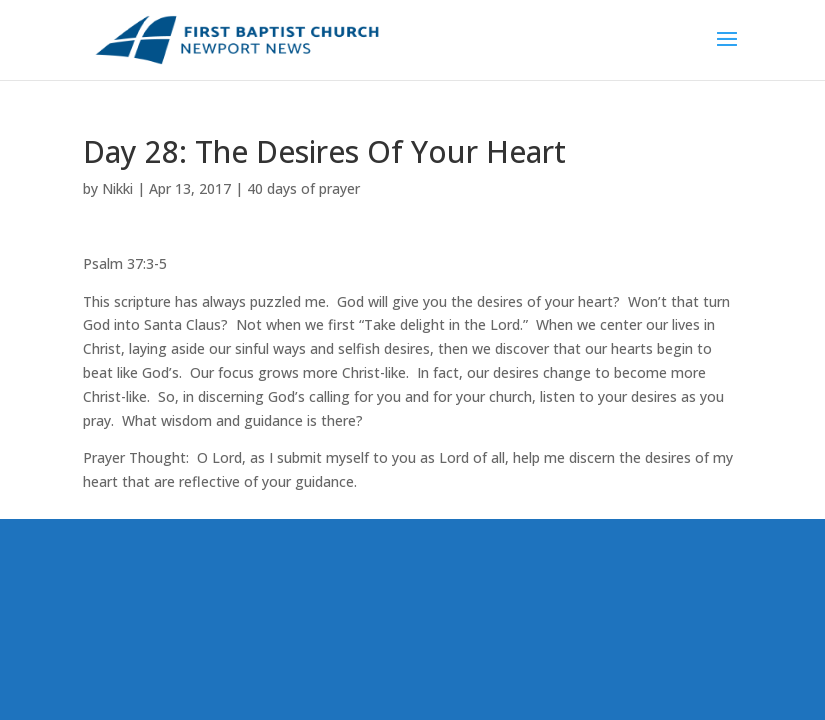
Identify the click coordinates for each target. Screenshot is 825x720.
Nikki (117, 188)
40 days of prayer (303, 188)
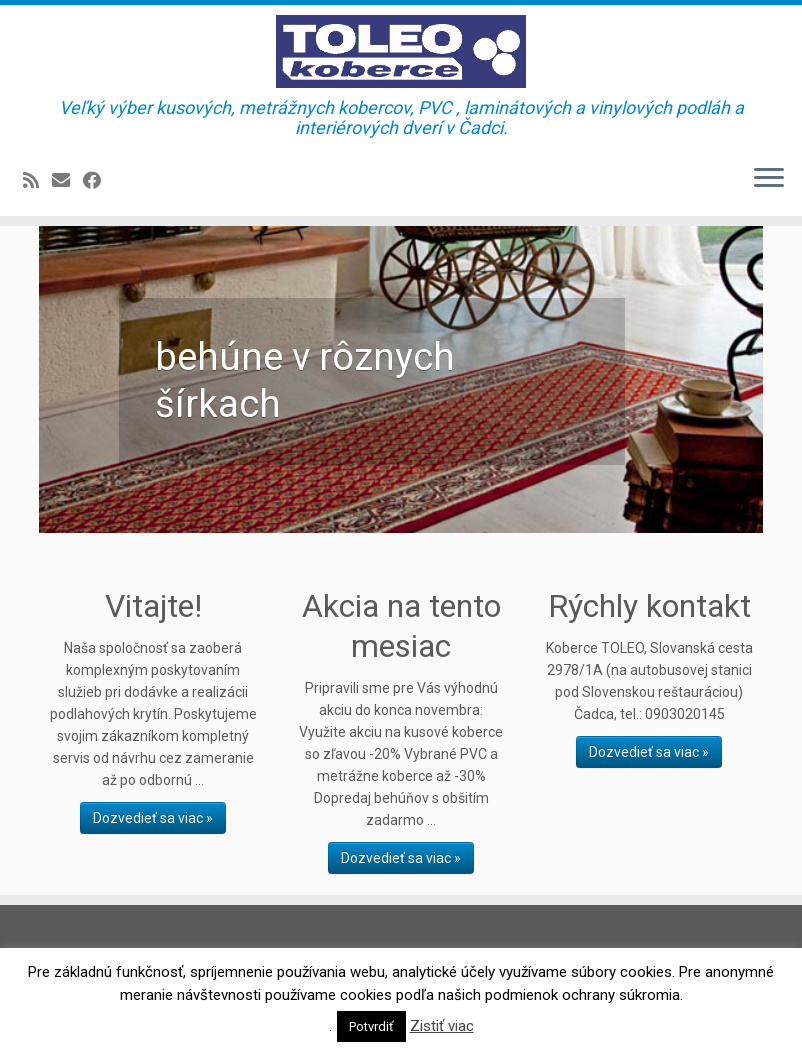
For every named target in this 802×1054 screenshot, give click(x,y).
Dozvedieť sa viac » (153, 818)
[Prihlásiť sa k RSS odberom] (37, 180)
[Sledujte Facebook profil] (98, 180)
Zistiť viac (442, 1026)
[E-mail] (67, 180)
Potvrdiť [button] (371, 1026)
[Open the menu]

•••

» **TASK GOAL**
Copy out every entry above verbatim. Leave each picture out.

» **ANSWER BOX**
Identify the click coordinates for each target. Screenshot is 825x720.
Nikki (117, 188)
40 days of prayer (303, 188)
For every named target in this 802×1054 screenshot, give click(x,y).
Dozvedieť sa viac » (153, 818)
[Prihlásiť sa k RSS odberom] (37, 180)
[Sledujte Facebook profil] (98, 180)
Zistiť viac (442, 1026)
[E-mail] (67, 180)
Potvrdiť [button] (371, 1026)
[Open the menu]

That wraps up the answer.